Feasibility of Good Governance at Health Facilities: A Proposed Framework and its Application Using Empirical Insights From Kenya

Document Type : Original Article

Authors

1 Department of Global Public Health, Public Health England, London, United Kingdom

2 Leeds Institute of Health Sciences, University of Leeds, United Kingdom

Abstract

Background
Governance is a social phenomenon which permeates throughout systemic, organisational and individual levels. Studies of health systems governance traditionally assessed performance of systems or organisations against principles of good governance. However, understanding key pre-conditions to embed good governance required for healthcare organisations is limited. We explore the feasibility of embedding good governance at healthcare facilities in Kenya.
 
Methods
Our conceptualisation of organisational readiness for embedding good governance stems from a theory of institutional analysis and frameworks for understanding organisational readiness for change. Four inter-related constructs underpin to embed good governance: (i) individual motivations, determined by (ii) mechanisms for encouraging adherence to good governance through (iii) organisation’s institutional arrangements, all within (iv) a wider context. We propose a framework, validated through qualitative methods and collected through 39 semi-structured interviews with healthcare providers, county and national-level policy-makers in Kenya. Data was analysed using framework approach, guided by the four constructs of the theoretical framework. We explored each construct in relation to three key principles of good governance: accountability, participation and transparency of information.
 
Results
Embedding good governance in healthcare organisations in Kenya is influenced by political and socio-cultural contexts. Individual motivations were a critical element of self-enforcement to embed principles of good governance by healthcare providers within their facilities.

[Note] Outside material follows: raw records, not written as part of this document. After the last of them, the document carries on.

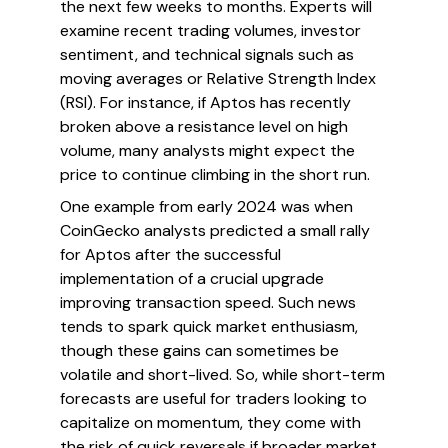
the next few weeks to months. Experts will
examine recent trading volumes, investor
sentiment, and technical signals such as
moving averages or Relative Strength Index
(RSI). For instance, if Aptos has recently
broken above a resistance level on high
volume, many analysts might expect the
price to continue climbing in the short run.
One example from early 2024 was when
CoinGecko analysts predicted a small rally
for Aptos after the successful
implementation of a crucial upgrade
improving transaction speed. Such news
tends to spark quick market enthusiasm,
though these gains can sometimes be
volatile and short-lived. So, while short-term
forecasts are useful for traders looking to
capitalize on momentum, they come with
the risk of quick reversals if broader market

Healthcare providers possess strong moral incentives to self-enforce accountability to local populations, but their participation in decision-making was limited. Health facilities lacked effective mechanisms for enforcing good governance such as combating corruption, which led to a proliferation of informal institutional arrangements.
 
Conclusion
Organisational readiness for good governance is context-specific so future work should recognise different interpretations of acceptable degrees of transparency, accountability and participation. While good governance involves collective social action, organisational readiness relies on individual choices and decisions within the context of organisational rules and cultural and historical environments.